When I told this story to my sensei, he said, “Ouchi-kun, the important thing is to realize that you were though of before you thought of. I think he wanted to tell me that before we wished for our family to be happy or healthy, our parents had already wished for us to be happy or healthy. Even before we were born, they had already wished for us that we would live a long and happy life without any serious injuries or illnesses. In my case, when I call my parents, they still ask me “How are you doing?” or “Do you eat well?” to check if I’m okay. One person said that no matter how old we get, children are still children to their parents. Parents are the ones who worry about their children and wish them well.

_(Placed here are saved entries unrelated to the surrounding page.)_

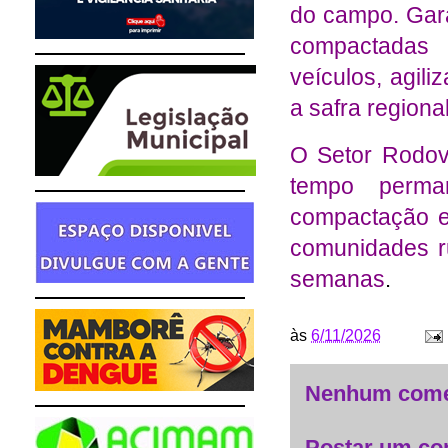
do campo. Gara
compactadas 
veículos, agil
a safra regiona
O Setor Rodov
tempo perma
compactação e
comunidades r
semanas
.
às
6/11/2026
Nenhum come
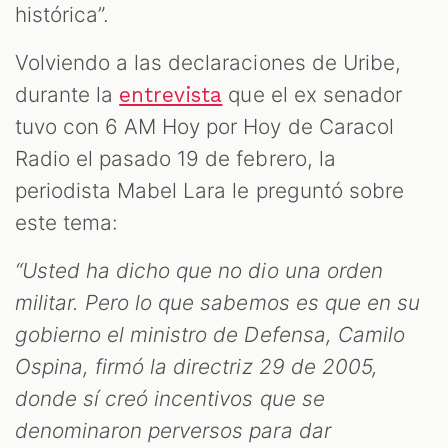
histórica”.
Volviendo a las declaraciones de Uribe,
durante la
que el ex senador
entrevista
tuvo con 6 AM Hoy por Hoy de Caracol
Radio el pasado 19 de febrero, la
periodista Mabel Lara le preguntó sobre
este tema:
T
“Usted ha dicho que no dio una orden
militar. Pero lo que sabemos es que en su
gobierno el ministro de Defensa, Camilo
Ospina, firmó la directriz 29 de 2005,
donde sí creó incentivos que se
denominaron perversos para dar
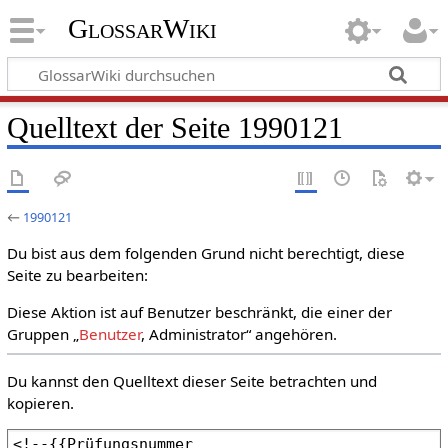
GlossarWiki
Quelltext der Seite 1990121
←
1990121
Du bist aus dem folgenden Grund nicht berechtigt, diese
Seite zu bearbeiten:
Diese Aktion ist auf Benutzer beschränkt, die einer der
Gruppen „
Benutzer
, Administrator“ angehören.
Du kannst den Quelltext dieser Seite betrachten und
kopieren.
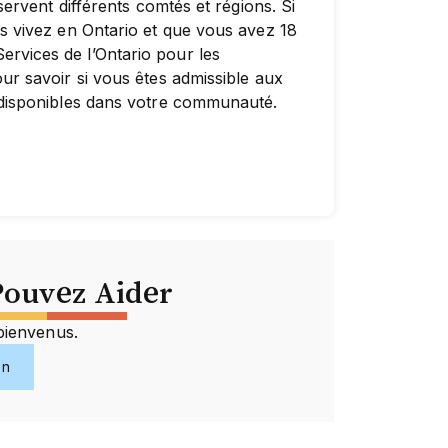
sservent différents comtés et régions. Si
us vivez en Ontario et que vous avez 18
rvices de l’Ontario pour les
ur savoir si vous êtes admissible aux
s disponibles dans votre communauté.
ouvez Aider
bienvenus.
on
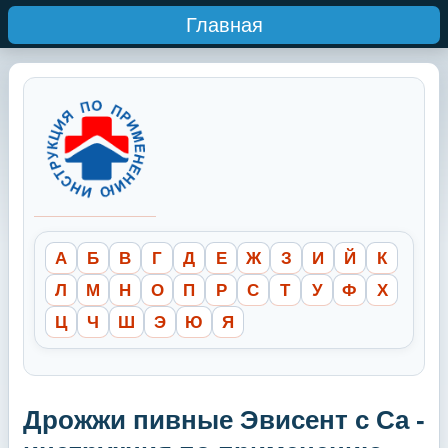
Главная
А
Б
В
Г
Д
Е
Ж
З
И
Й
К
Л
М
Н
О
П
Р
С
Т
У
Ф
Х
Ц
Ч
Ш
Э
Ю
Я
Дрожжи пивные Эвисент с Ca -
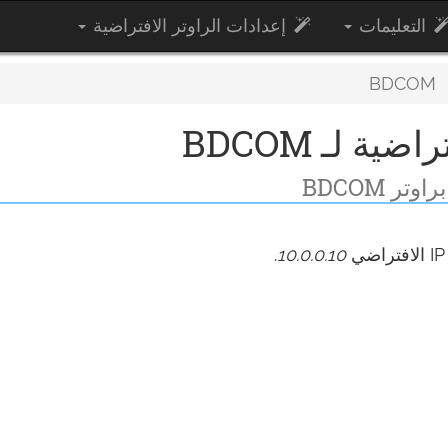
التعليمات
إعدادات الراوتر الافتراضية
BDCOM
.
10.0.0.10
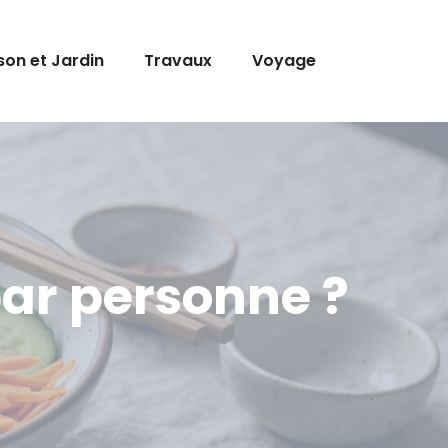
son et Jardin
Travaux
Voyage
par personne ?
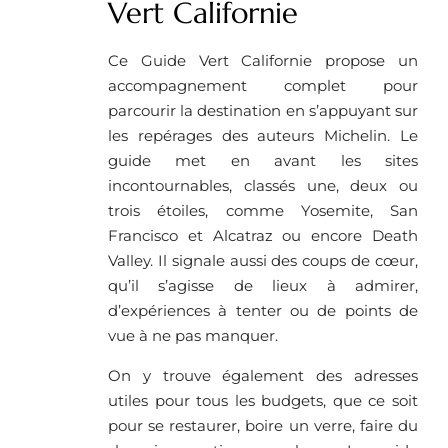
Vert Californie
Ce Guide Vert Californie propose un
accompagnement complet pour
parcourir la destination en s’appuyant sur
les repérages des auteurs Michelin. Le
guide met en avant les sites
incontournables, classés une, deux ou
trois étoiles, comme Yosemite, San
Francisco et Alcatraz ou encore Death
Valley. Il signale aussi des coups de cœur,
qu’il s’agisse de lieux à admirer,
d’expériences à tenter ou de points de
vue à ne pas manquer.
On y trouve également des adresses
utiles pour tous les budgets, que ce soit
pour se restaurer, boire un verre, faire du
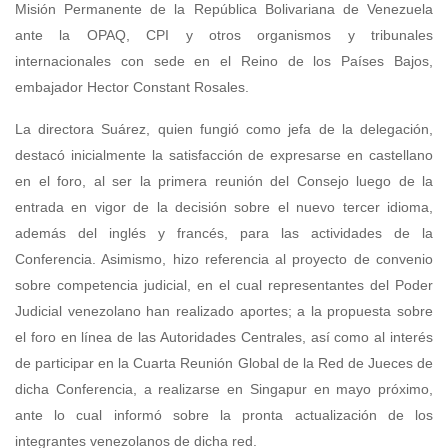
Misión Permanente de la República Bolivariana de Venezuela
ante la OPAQ, CPI y otros organismos y tribunales
internacionales con sede en el Reino de los Países Bajos,
embajador Hector Constant Rosales.
La directora Suárez, quien fungió como jefa de la delegación,
destacó inicialmente la satisfacción de expresarse en castellano
en el foro, al ser la primera reunión del Consejo luego de la
entrada en vigor de la decisión sobre el nuevo tercer idioma,
además del inglés y francés, para las actividades de la
Conferencia. Asimismo, hizo referencia al proyecto de convenio
sobre competencia judicial, en el cual representantes del Poder
Judicial venezolano han realizado aportes; a la propuesta sobre
el foro en línea de las Autoridades Centrales, así como al interés
de participar en la Cuarta Reunión Global de la Red de Jueces de
dicha Conferencia, a realizarse en Singapur en mayo próximo,
ante lo cual informó sobre la pronta actualización de los
integrantes venezolanos de dicha red.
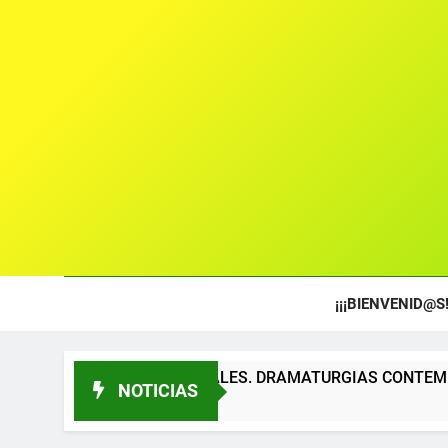
¡¡¡BIENVENID@S!
TEATRALES. DRAMATURGIAS CONTEMPORÁNEAS PARA TÍTER
NOTICIAS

The poem by Rev. Shinsui Haraguchi, which I introduced at the beginning of this Dharma message,
expresses this in a very meaningful way. “I say Nenbutsu and I hear it. The Nembutsu guides me to Amida
Buddha’s Pure Land. The Nenbutsu is like my parents’ voice.” When you put your palms together and recite Nembutsu, you may not only show gratitude to Amida’s virtues, but also to your loved ones who connected you with Buddha. Because both the nembutsu that came out of my mouth and the nembutsu that reached my ears were the Amida Buddha’s Primal Vow. The Primal vows tell us that we don’t have to worry about anything, because Amida will take care of everything. Amida will surely welcome us to the Pure Land. Or we could say that the Nembutsu is like a parent wishing for his or her child’s well being.

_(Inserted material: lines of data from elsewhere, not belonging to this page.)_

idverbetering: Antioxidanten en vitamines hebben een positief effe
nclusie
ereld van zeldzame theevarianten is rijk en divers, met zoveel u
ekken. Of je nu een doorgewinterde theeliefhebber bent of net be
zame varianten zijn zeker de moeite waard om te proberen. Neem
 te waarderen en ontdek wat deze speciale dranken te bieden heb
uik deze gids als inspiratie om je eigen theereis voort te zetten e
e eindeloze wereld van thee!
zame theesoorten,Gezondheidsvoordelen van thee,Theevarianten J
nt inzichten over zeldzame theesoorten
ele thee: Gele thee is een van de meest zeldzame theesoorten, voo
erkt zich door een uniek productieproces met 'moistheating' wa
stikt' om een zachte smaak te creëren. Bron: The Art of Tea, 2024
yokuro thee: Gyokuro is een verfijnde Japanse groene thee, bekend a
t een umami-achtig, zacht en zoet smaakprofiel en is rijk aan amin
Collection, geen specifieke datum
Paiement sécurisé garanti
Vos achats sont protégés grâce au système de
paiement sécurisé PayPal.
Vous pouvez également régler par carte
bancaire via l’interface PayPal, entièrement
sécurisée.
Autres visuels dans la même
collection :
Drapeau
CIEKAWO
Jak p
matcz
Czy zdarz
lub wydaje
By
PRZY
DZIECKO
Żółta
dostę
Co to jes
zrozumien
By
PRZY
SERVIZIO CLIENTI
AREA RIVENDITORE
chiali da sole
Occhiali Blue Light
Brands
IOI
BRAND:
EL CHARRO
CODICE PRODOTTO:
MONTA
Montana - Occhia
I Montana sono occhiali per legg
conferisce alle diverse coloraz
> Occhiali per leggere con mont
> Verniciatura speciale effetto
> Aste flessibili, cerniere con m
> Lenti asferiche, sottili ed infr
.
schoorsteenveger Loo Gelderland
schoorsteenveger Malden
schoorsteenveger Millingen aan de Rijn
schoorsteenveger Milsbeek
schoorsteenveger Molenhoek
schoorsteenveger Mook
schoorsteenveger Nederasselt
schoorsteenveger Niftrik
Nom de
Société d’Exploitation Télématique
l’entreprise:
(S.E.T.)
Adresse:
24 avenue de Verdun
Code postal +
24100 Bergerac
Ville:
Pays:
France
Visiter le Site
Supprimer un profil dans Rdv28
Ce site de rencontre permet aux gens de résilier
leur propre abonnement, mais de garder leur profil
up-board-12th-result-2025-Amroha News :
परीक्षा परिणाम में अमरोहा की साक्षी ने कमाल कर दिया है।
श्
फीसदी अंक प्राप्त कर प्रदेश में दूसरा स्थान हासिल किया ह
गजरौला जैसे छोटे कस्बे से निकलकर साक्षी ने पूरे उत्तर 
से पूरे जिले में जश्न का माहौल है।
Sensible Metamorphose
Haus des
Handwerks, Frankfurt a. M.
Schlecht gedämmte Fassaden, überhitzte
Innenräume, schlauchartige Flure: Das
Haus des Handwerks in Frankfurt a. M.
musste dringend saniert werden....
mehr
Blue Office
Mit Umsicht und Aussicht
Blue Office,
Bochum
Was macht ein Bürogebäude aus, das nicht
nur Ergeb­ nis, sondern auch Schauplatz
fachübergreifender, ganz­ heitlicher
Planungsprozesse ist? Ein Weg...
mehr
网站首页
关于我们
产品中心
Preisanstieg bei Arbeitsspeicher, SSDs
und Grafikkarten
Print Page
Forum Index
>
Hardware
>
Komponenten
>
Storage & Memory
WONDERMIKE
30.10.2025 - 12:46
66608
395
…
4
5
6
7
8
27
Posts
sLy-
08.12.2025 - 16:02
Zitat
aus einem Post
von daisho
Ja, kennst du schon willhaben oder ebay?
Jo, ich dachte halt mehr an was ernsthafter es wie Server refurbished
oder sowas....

If you go to a local temple in Japan, you may find that the temple members call Amida Buddha “親様Oyasama”. “親Oya” means a parent. “様sama” means dear. They call Amida “Oyasama” with gratitude to the Buddha for always caring for them, so that we could feel closeness, that they are children of Amida Buddha. When we recite Nembutsu, we feel Amida’s great compassion because Amida Buddha embodied the Primal Vow in Nembutsu. The Nembutsu is compassionate to our sadness and joy, and is always there for us. I believe that Amida Buddha is like the setting sun, shining brightly but warmly on us and embracing us.